Thursday, September 18, 2003  permanent URL for this entry

So the weather didn't interfere, and I had lunch with Vernor Vinge. The guy himself! In person and everything! And I'm going to describe it all in excruciating detail!

See we're having this "Innovation Days" thing at the Lab, and one of the events was that Vernor Vinge was going to come and give a talk. That sounded cool, and I thought I'd go. There was lots of other stuff going on too, but we have deadlines around here and all, and so I wasn't paying great attention to it.

I'd noticed that there was a contest where you could send in a SF story you'd written, or part of one, and it had to be under a thousand words. I took one of the stories in my "become rich and famous with these someday" pile and tried to cut it to a thousand words, or pick a thousand word subset that would make some sense, but I couldn't (it's already an awfully tight story).

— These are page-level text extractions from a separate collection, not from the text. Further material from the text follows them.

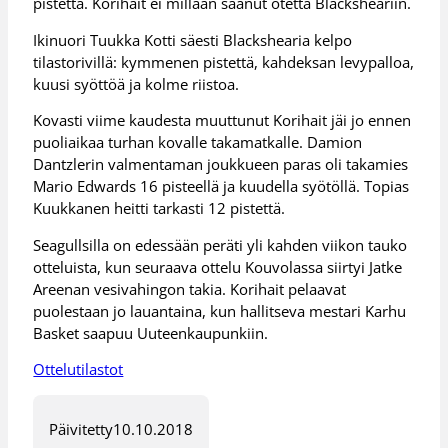
pistettä. Korihait ei millään saanut otetta Blacksheariin.
Ikinuori Tuukka Kotti säesti Blackshearia kelpo
tilastorivillä: kymmenen pistettä, kahdeksan levypalloa,
kuusi syöttöä ja kolme riistoa.
Kovasti viime kaudesta muuttunut Korihait jäi jo ennen
puoliaikaa turhan kovalle takamatkalle. Damion
Dantzlerin valmentaman joukkueen paras oli takamies
Mario Edwards 16 pisteellä ja kuudella syötöllä. Topias
Kuukkanen heitti tarkasti 12 pistettä.
Seagullsilla on edessään peräti yli kahden viikon tauko
otteluista, kun seuraava ottelu Kouvolassa siirtyi Jatke
Areenan vesivahingon takia. Korihait pelaavat
puolestaan jo lauantaina, kun hallitseva mestari Karhu
Basket saapuu Uuteenkaupunkiin.
Ottelutilastot
Päivitetty
10.10.2018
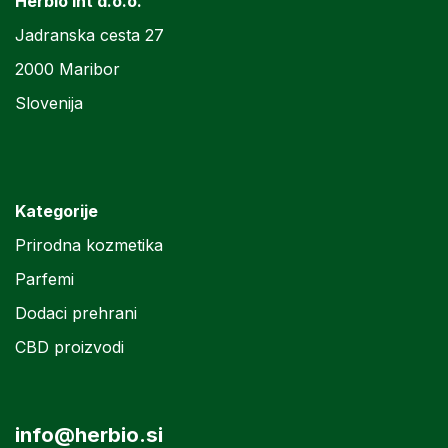
Herbio Int d.o.o.
Jadranska cesta 27
2000 Maribor
Slovenija
Kategorije
Prirodna kozmetika
Parfemi
Dodaci prehrani
CBD proizvodi
info@herbio.si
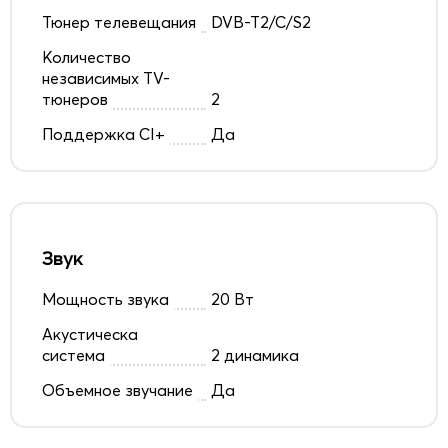
Тюнер телевещания
DVB-T2/C/S2
Количество
независимых TV-
тюнеров
2
Поддержка CI+
Да
Звук
Мощность звука
20 Вт
Акустическа
система
2 динамика
Объемное звучание
Да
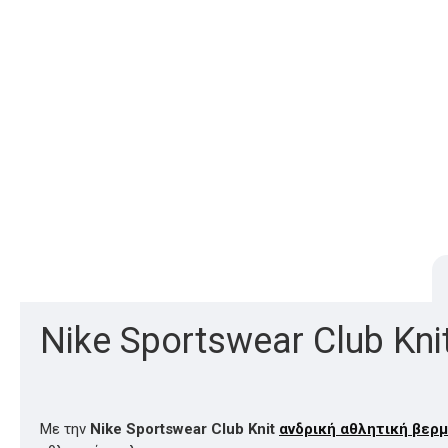
Nike Sportswear Club Kn
Με την
Nike Sportswear Club Knit
ανδρική αθλητική βερ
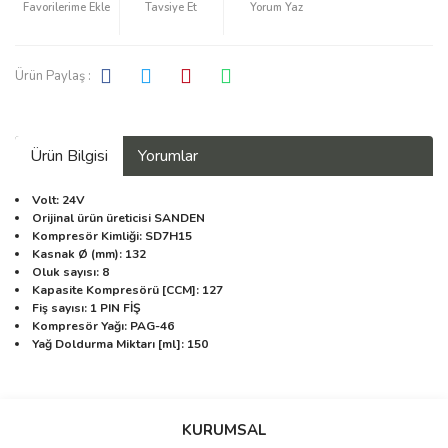
Tavsiye Et
Yorum Yaz
Ürün Paylaş :
Ürün Bilgisi
Yorumlar
Volt: 24V
Orijinal ürün üreticisi SANDEN
Kompresör Kimliği: SD7H15
Kasnak Ø (mm): 132
Oluk sayısı: 8
Kapasite Kompresörü [CCM]: 127
Fiş sayısı: 1 PIN FİŞ
Kompresör Yağı: PAG-46
Yağ Doldurma Miktarı [ml]: 150
Bu ürüne ilk yorumu siz yapın!
KURUMSAL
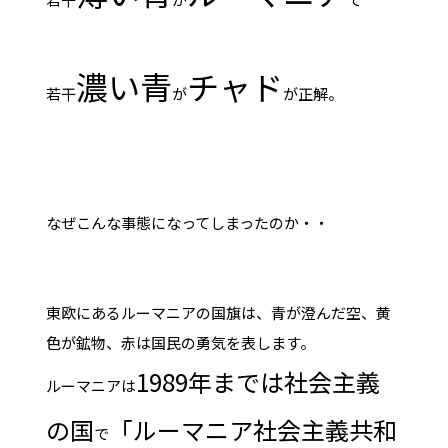
濃い青
チャド
若干
が
が正解。
なぜこんな事態になってしまったのか・・
東欧にあるルーマニアの国旗は、青が澄んだ空、黄
色が鉱物、赤は国民の勇気を表します。
1989年までは社会主義
ルーマニアは
の国
「ルーマニア社会主義共和
で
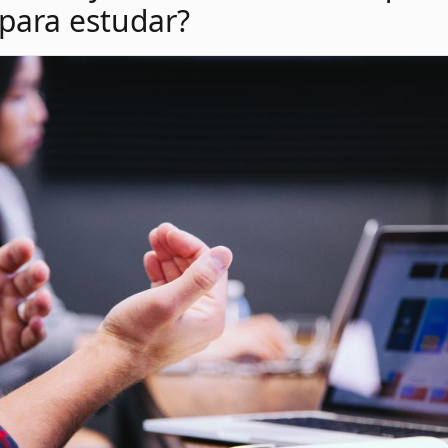
para estudar?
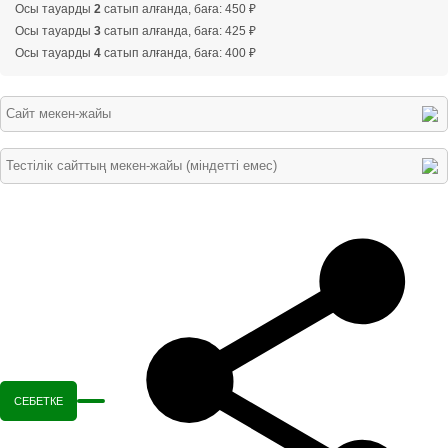
Осы тауарды
2
сатып алғанда, баға: 450 ₽
Осы тауарды
3
сатып алғанда, баға: 425 ₽
Осы тауарды
4
сатып алғанда, баға: 400 ₽
СЕБЕТКЕ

So I thought no more about it, but it came up at lunch one day, and Bill (I think it was Bill) said (tongue I think in cheek) that I should submit one of the microstories from the weblog here. So (since that was real easy) I went to the intranet web page after lunch that day and submitted the story at the top of this entry (I actually like this one even better, but it's so short that I feared the judges wouldn't take it seriously). And then I thought no more about it.

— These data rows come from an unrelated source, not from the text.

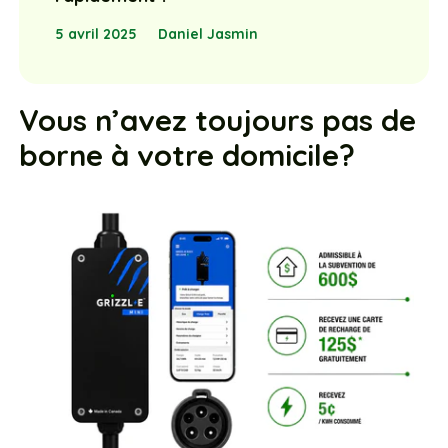
5 avril 2025
Daniel Jasmin
Vous n’avez toujours pas de
borne à votre domicile?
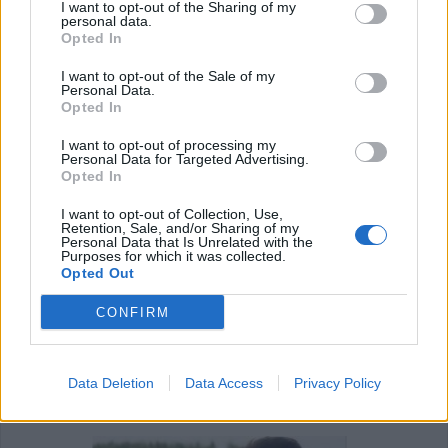
I want to opt-out of the Sharing of my
επιταχύνουν τη γνωστικ…
personal data.
Opted In
24 Ιουλίου 2026, 10:19
I want to opt-out of the Sale of my
Personal Data.
Opted In
I want to opt-out of processing my
Personal Data for Targeted Advertising.
Opted In
I want to opt-out of Collection, Use,
Retention, Sale, and/or Sharing of my
Personal Data that Is Unrelated with the
Purposes for which it was collected.
Opted Out
CONFIRM
Υγεία: Ο θόρυβος των δρόμων αυξάνει τον
κίνδυνο εμφάνισης Πάρκινσ…
21 Ιουλίου 2026, 10:18
Data Deletion
Data Access
Privacy Policy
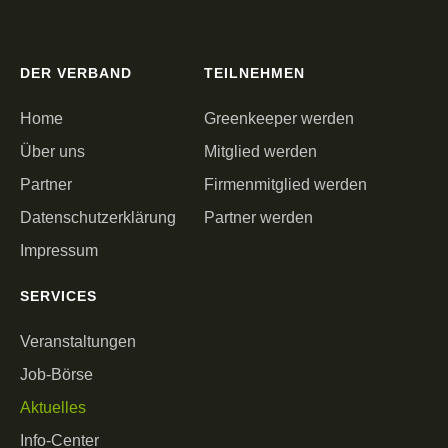
DER VERBAND
TEILNEHMEN
Home
Greenkeeper werden
Über uns
Mitglied werden
Partner
Firmenmitglied werden
Datenschutzerklärung
Partner werden
Impressum
SERVICES
Veranstaltungen
Job-Börse
Aktuelles
Info-Center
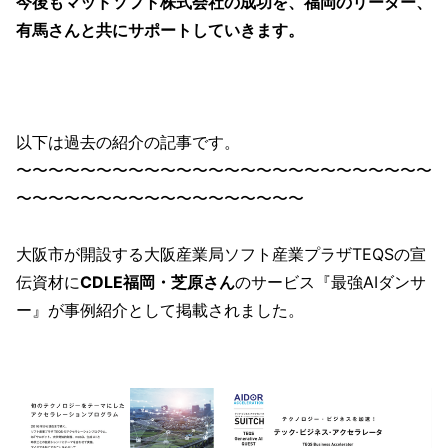
今後もマッドソフト株式会社の成功を、福岡のリーダー、
有馬さんと共にサポートしていきます。
以下は過去の紹介の記事です。
〜〜〜〜〜〜〜〜〜〜〜〜〜〜〜〜〜〜〜〜〜〜〜〜〜〜
〜〜〜〜〜〜〜〜〜〜〜〜〜〜〜〜〜〜
大阪市が開設する大阪産業局ソフト産業プラザTEQSの宣
伝資材に
CDLE福岡・芝原さん
のサービス『最強AIダンサ
ー』が事例紹介として掲載されました。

Then the other day I get an email saying that I'm one of the winners (I figure that they probably got few enough entries that everybody was one of the winners), and I get to have lunch with Vernor Vinge after his talk. This is cool! I take a closer look at the intranet site, and see that there's also going to be an SF reading after lunch, and people are invited to bring in a passage from their favorite (published) SF book or story to read aloud. It's supposed to be somehow related to Innovation.

That night I rustle around in the library. Nothing really pithy and innovationy springs out from "The Skylark of Space" or various Heinlein short stories. I decide that this here passage from near the end of Greg Bear's "Blood Music" might do.

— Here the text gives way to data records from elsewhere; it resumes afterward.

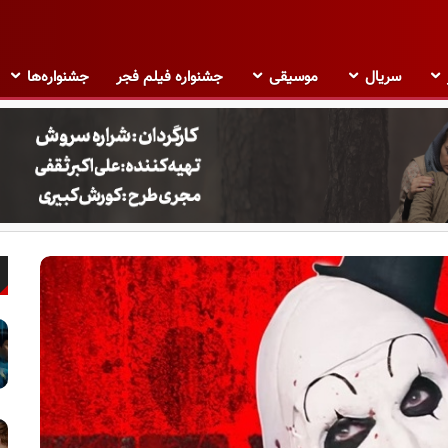
سریال
موسیقی
جشنواره فیلم فجر
جشنواره‌ها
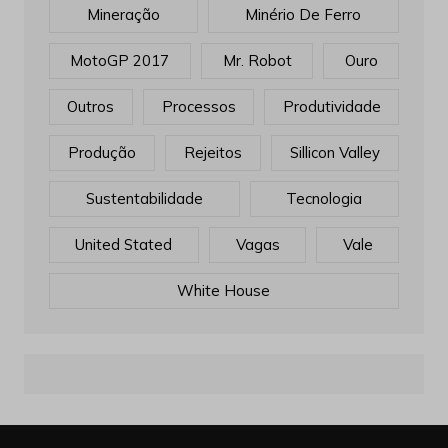
Mineração
Minério De Ferro
MotoGP 2017
Mr. Robot
Ouro
Outros
Processos
Produtividade
Produção
Rejeitos
Sillicon Valley
Sustentabilidade
Tecnologia
United Stated
Vagas
Vale
White House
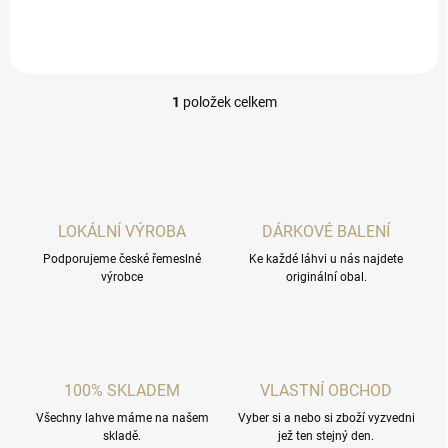
nádherný hřejivý, dlouhý
závěr.
1
položek celkem
O
v
l
á
d
a
c
LOKÁLNÍ VÝROBA
DÁRKOVÉ BALENÍ
í
Podporujeme české řemeslné
p
Ke každé láhvi u nás najdete
výrobce
originální obal.
r
v
k
y
v
ý
100% SKLADEM
VLASTNÍ OBCHOD
p
i
Všechny lahve máme na našem
Vyber si a nebo si zboží vyzvedni
s
skladě.
jež ten stejný den.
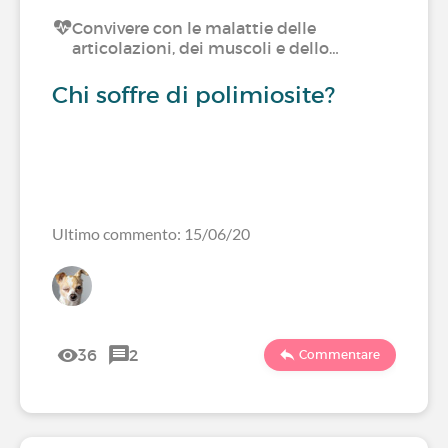
Convivere con le malattie delle
articolazioni, dei muscoli e dello…
Chi soffre di polimiosite?
Ultimo commento: 15/06/20
36
2
Commentare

So this morning I go up to the auditorium and sit up near the front ('cause I'm a geek), and listen to Vernor Vinge talk. It's a good talk, nothing radically new or amazingly different; if you've read his Singularity stuff, this was mild in comparison. He talked about the near future, about smart dust and ubiquitous computation, about how connected humans are the richest resource we have, about how that resource may come to be much better utilized in the coming years, and how that may change things significantly.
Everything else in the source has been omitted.